> **Problem to work on**
Transcribe the lines from the start of the data below through the line with "Trong những năm", word for word and nothing more.

(Dataset entries)
'''

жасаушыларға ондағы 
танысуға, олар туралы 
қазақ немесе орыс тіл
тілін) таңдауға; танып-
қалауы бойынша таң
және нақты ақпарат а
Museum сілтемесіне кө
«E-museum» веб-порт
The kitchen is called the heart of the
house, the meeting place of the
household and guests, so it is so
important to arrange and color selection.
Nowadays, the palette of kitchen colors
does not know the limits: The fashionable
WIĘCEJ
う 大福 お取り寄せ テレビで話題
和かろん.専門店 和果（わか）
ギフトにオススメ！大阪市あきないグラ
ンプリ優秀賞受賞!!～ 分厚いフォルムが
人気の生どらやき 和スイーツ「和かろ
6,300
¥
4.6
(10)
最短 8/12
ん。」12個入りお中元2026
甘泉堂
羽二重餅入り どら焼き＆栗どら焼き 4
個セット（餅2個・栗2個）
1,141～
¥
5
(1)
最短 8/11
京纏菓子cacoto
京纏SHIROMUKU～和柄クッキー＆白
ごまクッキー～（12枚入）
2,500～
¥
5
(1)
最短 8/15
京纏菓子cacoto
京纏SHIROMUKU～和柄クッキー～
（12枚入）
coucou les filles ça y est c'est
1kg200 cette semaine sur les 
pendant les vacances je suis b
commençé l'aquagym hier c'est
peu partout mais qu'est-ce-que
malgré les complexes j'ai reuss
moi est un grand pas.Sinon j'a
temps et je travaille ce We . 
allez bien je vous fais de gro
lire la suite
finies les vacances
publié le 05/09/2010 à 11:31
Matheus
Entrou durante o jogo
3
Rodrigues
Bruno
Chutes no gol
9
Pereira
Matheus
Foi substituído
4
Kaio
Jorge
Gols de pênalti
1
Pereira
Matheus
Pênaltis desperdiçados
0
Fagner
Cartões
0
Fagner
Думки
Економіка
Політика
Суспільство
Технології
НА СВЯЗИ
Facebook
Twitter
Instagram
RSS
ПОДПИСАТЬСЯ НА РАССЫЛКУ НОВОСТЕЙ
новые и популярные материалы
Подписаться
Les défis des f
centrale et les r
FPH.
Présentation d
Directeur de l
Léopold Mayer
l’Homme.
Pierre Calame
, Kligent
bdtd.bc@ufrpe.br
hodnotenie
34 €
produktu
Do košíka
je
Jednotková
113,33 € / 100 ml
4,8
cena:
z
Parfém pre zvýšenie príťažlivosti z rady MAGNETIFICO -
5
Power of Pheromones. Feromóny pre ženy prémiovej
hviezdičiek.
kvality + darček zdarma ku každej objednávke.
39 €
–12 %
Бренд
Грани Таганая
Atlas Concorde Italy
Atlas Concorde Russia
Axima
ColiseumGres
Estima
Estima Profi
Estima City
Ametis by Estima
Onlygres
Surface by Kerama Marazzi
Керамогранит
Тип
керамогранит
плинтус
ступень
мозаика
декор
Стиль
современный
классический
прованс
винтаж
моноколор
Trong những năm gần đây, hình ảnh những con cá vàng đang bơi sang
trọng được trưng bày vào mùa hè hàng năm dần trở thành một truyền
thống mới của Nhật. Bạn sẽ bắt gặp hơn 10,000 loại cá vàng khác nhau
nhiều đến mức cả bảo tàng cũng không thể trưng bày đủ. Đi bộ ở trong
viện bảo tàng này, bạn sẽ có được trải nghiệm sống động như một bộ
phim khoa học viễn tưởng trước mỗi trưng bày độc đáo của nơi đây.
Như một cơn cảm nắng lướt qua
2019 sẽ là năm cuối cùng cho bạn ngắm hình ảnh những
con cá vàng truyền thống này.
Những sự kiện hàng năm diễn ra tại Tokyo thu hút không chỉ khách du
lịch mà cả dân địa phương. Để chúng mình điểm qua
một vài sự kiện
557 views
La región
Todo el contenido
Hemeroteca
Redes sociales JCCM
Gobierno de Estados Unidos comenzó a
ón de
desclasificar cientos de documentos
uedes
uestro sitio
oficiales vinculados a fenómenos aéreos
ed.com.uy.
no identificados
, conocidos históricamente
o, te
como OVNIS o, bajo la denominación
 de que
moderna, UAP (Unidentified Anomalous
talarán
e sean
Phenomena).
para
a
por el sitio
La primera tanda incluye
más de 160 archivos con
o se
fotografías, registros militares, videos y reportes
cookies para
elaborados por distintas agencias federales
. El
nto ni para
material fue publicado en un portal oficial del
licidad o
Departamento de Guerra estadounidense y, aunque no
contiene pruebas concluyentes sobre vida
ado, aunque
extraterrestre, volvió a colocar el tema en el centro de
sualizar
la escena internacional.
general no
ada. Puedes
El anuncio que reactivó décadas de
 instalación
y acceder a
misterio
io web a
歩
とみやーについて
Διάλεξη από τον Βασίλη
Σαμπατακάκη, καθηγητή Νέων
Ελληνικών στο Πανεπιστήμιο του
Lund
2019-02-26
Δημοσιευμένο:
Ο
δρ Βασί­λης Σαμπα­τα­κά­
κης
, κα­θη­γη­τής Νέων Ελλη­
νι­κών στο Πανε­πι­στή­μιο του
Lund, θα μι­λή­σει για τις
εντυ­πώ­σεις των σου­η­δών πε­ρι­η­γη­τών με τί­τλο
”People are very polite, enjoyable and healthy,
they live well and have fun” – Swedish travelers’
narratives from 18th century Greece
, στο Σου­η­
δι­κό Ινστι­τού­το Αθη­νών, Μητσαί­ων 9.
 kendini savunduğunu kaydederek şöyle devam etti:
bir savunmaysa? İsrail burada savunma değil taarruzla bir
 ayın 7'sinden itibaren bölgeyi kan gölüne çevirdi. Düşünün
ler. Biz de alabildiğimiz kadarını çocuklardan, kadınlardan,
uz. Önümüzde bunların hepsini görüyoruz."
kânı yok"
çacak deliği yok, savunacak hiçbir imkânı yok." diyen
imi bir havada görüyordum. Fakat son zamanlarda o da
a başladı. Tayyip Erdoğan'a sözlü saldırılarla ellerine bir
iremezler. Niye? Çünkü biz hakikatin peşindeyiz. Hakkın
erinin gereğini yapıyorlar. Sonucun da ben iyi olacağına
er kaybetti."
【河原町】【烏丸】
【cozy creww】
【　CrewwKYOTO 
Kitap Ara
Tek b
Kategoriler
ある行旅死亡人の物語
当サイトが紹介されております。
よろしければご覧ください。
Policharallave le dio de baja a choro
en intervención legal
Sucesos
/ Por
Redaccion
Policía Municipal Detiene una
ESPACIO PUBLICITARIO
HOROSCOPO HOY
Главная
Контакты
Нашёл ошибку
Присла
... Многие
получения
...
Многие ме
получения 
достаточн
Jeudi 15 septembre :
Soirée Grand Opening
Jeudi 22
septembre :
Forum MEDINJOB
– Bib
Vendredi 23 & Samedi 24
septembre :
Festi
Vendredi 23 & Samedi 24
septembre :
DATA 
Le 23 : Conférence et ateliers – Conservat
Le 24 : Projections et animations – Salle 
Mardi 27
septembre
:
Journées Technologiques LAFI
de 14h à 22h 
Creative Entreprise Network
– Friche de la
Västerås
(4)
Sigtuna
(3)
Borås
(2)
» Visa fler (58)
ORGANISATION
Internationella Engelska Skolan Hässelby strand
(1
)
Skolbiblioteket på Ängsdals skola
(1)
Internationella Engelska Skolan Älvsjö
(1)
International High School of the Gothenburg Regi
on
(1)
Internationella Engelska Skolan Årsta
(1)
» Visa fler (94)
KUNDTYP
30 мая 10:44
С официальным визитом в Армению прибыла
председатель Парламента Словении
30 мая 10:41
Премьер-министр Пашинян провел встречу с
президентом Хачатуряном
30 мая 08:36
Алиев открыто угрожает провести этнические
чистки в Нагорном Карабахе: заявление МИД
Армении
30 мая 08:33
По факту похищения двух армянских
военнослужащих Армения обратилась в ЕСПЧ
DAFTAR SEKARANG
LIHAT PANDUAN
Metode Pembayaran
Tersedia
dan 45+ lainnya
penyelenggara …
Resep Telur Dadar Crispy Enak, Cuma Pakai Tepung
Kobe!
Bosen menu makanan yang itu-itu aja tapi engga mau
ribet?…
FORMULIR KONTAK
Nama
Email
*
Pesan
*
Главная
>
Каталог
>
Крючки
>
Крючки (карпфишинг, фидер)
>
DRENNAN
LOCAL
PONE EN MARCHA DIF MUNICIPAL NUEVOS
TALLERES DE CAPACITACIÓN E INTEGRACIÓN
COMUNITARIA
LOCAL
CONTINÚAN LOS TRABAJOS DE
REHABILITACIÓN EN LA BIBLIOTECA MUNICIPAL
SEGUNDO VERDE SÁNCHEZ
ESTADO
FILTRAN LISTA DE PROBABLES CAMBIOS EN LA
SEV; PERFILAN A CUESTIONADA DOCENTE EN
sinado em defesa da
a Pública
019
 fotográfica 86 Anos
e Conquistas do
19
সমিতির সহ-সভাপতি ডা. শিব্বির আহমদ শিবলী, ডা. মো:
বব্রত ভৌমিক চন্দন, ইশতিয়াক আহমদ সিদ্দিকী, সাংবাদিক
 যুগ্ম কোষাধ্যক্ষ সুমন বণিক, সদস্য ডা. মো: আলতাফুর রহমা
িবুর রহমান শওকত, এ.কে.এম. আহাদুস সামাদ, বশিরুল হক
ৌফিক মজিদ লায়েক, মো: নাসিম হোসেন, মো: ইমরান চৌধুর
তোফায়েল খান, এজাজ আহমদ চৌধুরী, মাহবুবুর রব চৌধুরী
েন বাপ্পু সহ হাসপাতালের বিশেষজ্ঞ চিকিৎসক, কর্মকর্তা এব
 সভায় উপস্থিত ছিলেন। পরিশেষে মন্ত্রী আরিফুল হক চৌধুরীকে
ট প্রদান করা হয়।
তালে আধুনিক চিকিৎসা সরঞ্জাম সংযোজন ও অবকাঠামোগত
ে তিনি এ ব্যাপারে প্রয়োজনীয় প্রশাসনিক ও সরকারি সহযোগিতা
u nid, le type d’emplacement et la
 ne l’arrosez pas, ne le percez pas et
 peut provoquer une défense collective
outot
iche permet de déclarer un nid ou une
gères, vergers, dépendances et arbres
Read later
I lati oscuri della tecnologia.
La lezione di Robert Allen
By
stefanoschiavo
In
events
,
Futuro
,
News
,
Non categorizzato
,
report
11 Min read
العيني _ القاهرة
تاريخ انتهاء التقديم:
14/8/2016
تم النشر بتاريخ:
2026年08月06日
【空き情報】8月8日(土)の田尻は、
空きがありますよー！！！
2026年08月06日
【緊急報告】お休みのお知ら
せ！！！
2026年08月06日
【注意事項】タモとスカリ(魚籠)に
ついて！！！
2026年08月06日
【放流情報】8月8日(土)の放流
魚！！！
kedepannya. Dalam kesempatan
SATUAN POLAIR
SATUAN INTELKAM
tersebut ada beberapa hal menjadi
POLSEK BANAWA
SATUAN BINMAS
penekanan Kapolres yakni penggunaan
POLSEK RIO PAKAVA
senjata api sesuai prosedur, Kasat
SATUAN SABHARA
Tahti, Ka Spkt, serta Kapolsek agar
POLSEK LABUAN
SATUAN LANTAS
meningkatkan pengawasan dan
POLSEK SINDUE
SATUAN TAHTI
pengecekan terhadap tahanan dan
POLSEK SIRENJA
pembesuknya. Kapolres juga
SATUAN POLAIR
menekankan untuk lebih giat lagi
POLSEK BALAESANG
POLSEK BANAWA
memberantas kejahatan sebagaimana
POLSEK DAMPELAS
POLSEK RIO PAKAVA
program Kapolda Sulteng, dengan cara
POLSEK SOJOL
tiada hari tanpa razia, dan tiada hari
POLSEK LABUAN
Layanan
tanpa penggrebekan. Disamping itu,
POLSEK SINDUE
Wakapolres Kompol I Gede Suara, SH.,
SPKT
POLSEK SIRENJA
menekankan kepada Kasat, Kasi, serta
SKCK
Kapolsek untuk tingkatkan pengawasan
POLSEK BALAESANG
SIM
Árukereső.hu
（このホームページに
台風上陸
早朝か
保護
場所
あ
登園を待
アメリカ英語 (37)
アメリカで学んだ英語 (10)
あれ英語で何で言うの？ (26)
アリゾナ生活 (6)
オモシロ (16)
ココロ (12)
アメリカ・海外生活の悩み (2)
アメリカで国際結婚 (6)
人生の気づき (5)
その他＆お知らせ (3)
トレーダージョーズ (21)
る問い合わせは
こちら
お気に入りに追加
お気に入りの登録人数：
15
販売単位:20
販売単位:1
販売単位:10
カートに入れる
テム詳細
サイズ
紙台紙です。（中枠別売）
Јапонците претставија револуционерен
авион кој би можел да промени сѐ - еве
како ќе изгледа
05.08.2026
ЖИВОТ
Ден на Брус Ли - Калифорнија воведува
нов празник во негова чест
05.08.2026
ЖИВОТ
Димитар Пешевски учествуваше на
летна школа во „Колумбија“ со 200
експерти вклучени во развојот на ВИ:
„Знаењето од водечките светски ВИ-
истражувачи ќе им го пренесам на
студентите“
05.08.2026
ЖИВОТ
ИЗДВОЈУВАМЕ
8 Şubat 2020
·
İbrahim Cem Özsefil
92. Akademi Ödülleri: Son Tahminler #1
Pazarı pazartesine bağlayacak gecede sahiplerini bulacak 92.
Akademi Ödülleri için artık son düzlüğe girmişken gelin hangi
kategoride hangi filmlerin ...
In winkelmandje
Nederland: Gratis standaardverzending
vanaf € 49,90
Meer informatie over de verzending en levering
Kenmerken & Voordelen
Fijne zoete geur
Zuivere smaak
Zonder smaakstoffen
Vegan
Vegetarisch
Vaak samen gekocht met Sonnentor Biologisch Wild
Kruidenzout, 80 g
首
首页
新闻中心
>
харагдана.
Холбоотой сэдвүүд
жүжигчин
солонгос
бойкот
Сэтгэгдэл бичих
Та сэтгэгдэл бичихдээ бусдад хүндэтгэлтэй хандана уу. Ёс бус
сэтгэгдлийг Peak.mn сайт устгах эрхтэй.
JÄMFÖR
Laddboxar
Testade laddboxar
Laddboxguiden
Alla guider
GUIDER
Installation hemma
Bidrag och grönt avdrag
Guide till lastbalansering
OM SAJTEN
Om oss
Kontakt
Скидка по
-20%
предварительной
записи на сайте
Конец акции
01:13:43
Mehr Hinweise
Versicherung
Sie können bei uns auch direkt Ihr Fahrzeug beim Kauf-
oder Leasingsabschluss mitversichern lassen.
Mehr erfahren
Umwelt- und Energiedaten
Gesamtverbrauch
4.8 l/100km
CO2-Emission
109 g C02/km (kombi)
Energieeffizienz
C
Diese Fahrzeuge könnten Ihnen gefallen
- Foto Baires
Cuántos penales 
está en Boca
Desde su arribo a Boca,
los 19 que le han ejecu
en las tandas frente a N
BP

'''

> **Solution to the exercise**
жасаушыларға ондағы 
танысуға, олар туралы 
қазақ немесе орыс тіл
тілін) таңдауға; танып-
қалауы бойынша таң
және нақты ақпарат а
Museum сілтемесіне кө
«E-museum» веб-порт
The kitchen is called the heart of the
house, the meeting place of the
household and guests, so it is so
important to arrange and color selection.
Nowadays, the palette of kitchen colors
does not know the limits: The fashionable
WIĘCEJ
う 大福 お取り寄せ テレビで話題
和かろん.専門店 和果（わか）
ギフトにオススメ！大阪市あきないグラ
ンプリ優秀賞受賞!!～ 分厚いフォルムが
人気の生どらやき 和スイーツ「和かろ
6,300
¥
4.6
(10)
最短 8/12
ん。」12個入りお中元2026
甘泉堂
羽二重餅入り どら焼き＆栗どら焼き 4
個セット（餅2個・栗2個）
1,141～
¥
5
(1)
最短 8/11
京纏菓子cacoto
京纏SHIROMUKU～和柄クッキー＆白
ごまクッキー～（12枚入）
2,500～
¥
5
(1)
最短 8/15
京纏菓子cacoto
京纏SHIROMUKU～和柄クッキー～
（12枚入）
coucou les filles ça y est c'est
1kg200 cette semaine sur les 
pendant les vacances je suis b
commençé l'aquagym hier c'est
peu partout mais qu'est-ce-que
malgré les complexes j'ai reuss
moi est un grand pas.Sinon j'a
temps et je travaille ce We . 
allez bien je vous fais de gro
lire la suite
finies les vacances
publié le 05/09/2010 à 11:31
Matheus
Entrou durante o jogo
3
Rodrigues
Bruno
Chutes no gol
9
Pereira
Matheus
Foi substituído
4
Kaio
Jorge
Gols de pênalti
1
Pereira
Matheus
Pênaltis desperdiçados
0
Fagner
Cartões
0
Fagner
Думки
Економіка
Політика
Суспільство
Технології
НА СВЯЗИ
Facebook
Twitter
Instagram
RSS
ПОДПИСАТЬСЯ НА РАССЫЛКУ НОВОСТЕЙ
новые и популярные материалы
Подписаться
Les défis des f
centrale et les r
FPH.
Présentation d
Directeur de l
Léopold Mayer
l’Homme.
Pierre Calame
, Kligent
bdtd.bc@ufrpe.br
hodnotenie
34 €
produktu
Do košíka
je
Jednotková
113,33 € / 100 ml
4,8
cena:
z
Parfém pre zvýšenie príťažlivosti z rady MAGNETIFICO -
5
Power of Pheromones. Feromóny pre ženy prémiovej
hviezdičiek.
kvality + darček zdarma ku každej objednávke.
39 €
–12 %
Бренд
Грани Таганая
Atlas Concorde Italy
Atlas Concorde Russia
Axima
ColiseumGres
Estima
Estima Profi
Estima City
Ametis by Estima
Onlygres
Surface by Kerama Marazzi
Керамогранит
Тип
керамогранит
плинтус
ступень
мозаика
декор
Стиль
современный
классический
прованс
винтаж
моноколор
Trong những năm gần đây, hình ảnh những con cá vàng đang bơi sang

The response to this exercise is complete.